At a time when we most needed expertise, it has been deeply jarring to see this destabilising plurality of “fact”. It has most certainly contributed to our shameful national Covid death toll and that would be bad enough but, like the long-tail version of that thing we’ve all been hiding from, it’s the long term damage that will yet prove to be the worst.
Driving 30 miles to test one’s eyesight? Billions in taxpayer money handed, consequence free, to unqualified hucksters? Exemptions for those who want/can pay for them but pay cuts and no jabs for the frontline workers that are trying to save us? None of these things make any sense, but as nothing makes any sense anymore, what are we meant to do with these affronts to decency? Hold people to account? For what? Nothing happened. We can’t fact check it, because facts don’t really exist any more. And even if they did, it doesn’t matter. Nothing matters. There’s nothing to see here.
Instead, we just try and feel our way through it. So... How to feel about Luiz Inácio Lula da Silva’s corruption charges? Or language? Or how Tom Holland is the cutest and greatest human being to have ever walked the face of the earth and if my nine-year-old daughter doesn’t get to meet him she might, like, actually, like, really actually, like, die? Chances are you might not have very strong opinions about any of these things and who could blame you?
Well, most people, it turns out. These last 12 months have seen an enormous surge in the amount of time people spend online. While we’re all now somewhat familiar with “the dangers of social media”, a lack of in-person exposure to our friends and peers has seen most of us trying to pick our way through this pandemic and its ramifications via various social networks. Networks awash with scared, invested, similarly misinformed people, all ready to hold feet to the fire for any perceived wrongthink or bad tweet.
We are all now outrage addicts, trained like Pavlov’s dogs to press the screen and get our reward. That’s what this so-called culture war really is. The mainly old versus the mainly young getting their fix of righteous vitriol and screaming about change. In a world where we know we know nothing, all we have left is what we feel and saying that what you actually feel is lost, scared, adrift or confused is not okay.

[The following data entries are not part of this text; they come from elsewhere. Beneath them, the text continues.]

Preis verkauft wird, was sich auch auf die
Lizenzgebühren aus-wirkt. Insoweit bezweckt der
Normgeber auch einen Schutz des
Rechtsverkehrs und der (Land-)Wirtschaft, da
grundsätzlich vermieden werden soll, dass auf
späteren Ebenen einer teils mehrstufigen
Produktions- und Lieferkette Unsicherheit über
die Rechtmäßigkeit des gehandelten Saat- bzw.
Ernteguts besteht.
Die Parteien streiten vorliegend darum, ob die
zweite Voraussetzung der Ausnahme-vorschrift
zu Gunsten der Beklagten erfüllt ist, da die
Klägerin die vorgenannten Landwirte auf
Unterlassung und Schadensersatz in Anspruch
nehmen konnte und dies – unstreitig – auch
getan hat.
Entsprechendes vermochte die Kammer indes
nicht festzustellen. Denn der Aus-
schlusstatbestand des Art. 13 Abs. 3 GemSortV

“How can you not know?! There’s so much ‘out there’ about it! You must be wilfully NOT finding out about [subject]. Well, bully for you and your privilege! How wonderful it must be not to care about this thing that causes untold horror for so many! You utter, utter sh*t.”

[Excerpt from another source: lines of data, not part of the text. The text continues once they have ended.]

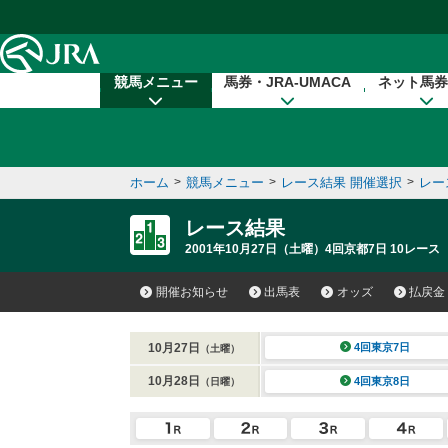
本文へ移動する
競馬メニュー
馬券・JRA-UMACA
ネット馬券
ホーム
>
競馬メニュー
>
レース結果 開催選択
>
レー
レース結果
2001年10月27日（土曜）4回京都7日 10レース
開催お知らせ
出馬表
オッズ
払戻金
10月27日
4回東京7日
（土曜）
10月28日
4回東京8日
（日曜）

And that’s just the other users. The algorithms that underpin these sites have written themselves and lead each of us down ever more extreme rabbit holes, keeping our eyeballs where they can be monetised. Algorithms that cannot perceive truth, let alone care about it or direct you to it. Algorithms designed to make you angrier and sadder and happier and madder, so long as THEY KEEP YOU.

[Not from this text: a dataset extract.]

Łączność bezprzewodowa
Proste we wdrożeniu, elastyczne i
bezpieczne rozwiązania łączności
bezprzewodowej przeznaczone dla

We now live in a world where you are expected to both revile experts and be one. To know everything and be prepared to accept that everything you know is wrong. To trust no one but respect everyone, unless they don’t deserve it, which they don’t.
As such, I have no idea what I think or feel about anything or even whether the things I think about are real or true. There are endless studies that tell us that our sense of who we are, our own memories, cannot be trusted. Mathematical thought experiments tell us this is almost certainly a simulation anyway. All of which uncertainty makes for a terrible column.
Or does it? All I know is that I have a miniature piano coming. Why can’t I just be happy with that?